[SUPPLIED RECORDS — start]
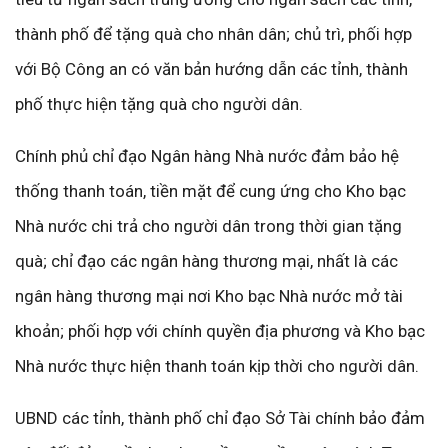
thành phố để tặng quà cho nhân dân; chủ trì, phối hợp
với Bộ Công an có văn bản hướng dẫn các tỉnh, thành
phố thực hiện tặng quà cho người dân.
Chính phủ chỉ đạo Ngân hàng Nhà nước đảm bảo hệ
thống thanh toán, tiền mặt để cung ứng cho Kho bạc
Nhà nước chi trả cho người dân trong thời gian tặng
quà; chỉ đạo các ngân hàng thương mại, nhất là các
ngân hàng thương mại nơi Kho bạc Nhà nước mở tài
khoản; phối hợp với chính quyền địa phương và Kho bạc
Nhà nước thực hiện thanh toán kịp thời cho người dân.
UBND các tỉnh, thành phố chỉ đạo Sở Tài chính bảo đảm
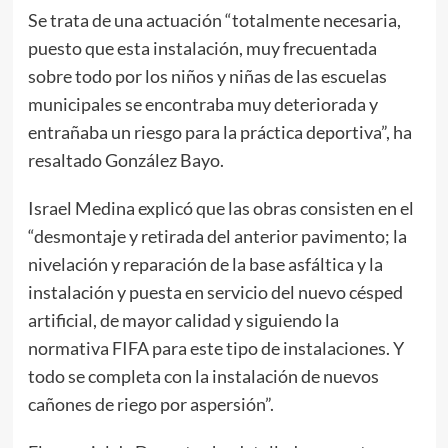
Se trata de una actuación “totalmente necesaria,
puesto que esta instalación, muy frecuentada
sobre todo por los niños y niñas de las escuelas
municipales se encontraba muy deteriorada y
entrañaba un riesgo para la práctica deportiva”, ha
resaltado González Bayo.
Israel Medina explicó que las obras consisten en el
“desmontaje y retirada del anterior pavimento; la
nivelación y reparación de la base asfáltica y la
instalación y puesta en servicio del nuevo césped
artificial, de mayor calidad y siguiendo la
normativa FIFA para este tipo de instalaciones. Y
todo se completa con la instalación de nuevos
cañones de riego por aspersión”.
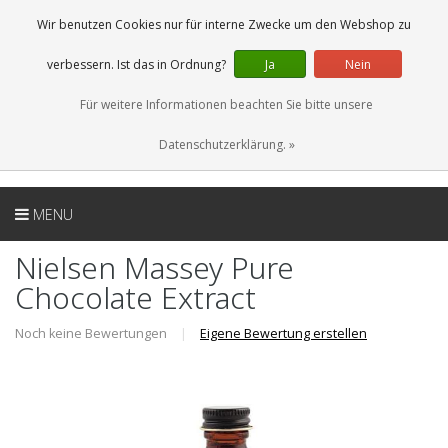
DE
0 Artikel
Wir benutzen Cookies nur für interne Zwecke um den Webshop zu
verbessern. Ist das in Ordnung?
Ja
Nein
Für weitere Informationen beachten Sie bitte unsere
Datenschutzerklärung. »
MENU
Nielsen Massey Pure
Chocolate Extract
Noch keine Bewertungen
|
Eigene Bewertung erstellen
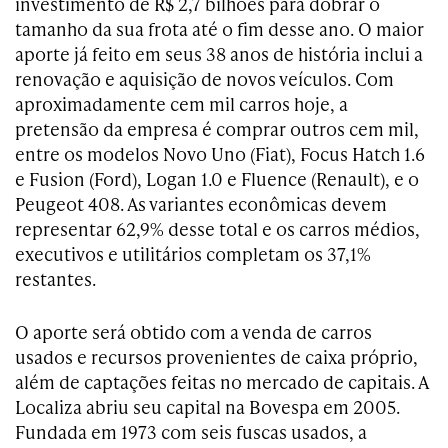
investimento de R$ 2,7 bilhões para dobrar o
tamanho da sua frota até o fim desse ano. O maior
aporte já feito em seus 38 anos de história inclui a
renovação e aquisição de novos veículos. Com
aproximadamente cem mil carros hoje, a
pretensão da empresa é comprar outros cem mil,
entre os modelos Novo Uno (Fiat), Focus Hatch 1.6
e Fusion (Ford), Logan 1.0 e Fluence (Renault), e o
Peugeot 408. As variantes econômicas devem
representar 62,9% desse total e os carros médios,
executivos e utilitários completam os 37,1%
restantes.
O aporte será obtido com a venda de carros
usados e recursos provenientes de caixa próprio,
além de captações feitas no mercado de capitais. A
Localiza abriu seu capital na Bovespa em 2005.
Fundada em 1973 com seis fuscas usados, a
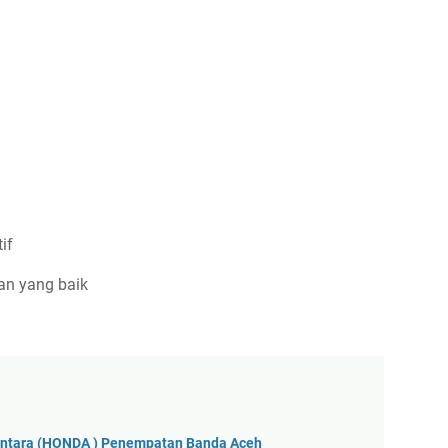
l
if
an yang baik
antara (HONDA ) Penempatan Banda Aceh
[SUPPLIED RECORDS — finish]
PROBLEM REQUIREMENTS:
Scan the records above, then copy out each line that mentions "thành".

SOLUTION TO THIS TASK:
thành phố để tặng quà cho nhân dân; chủ trì, phối hợp
với Bộ Công an có văn bản hướng dẫn các tỉnh, thành
UBND các tỉnh, thành phố chỉ đạo Sở Tài chính bảo đảm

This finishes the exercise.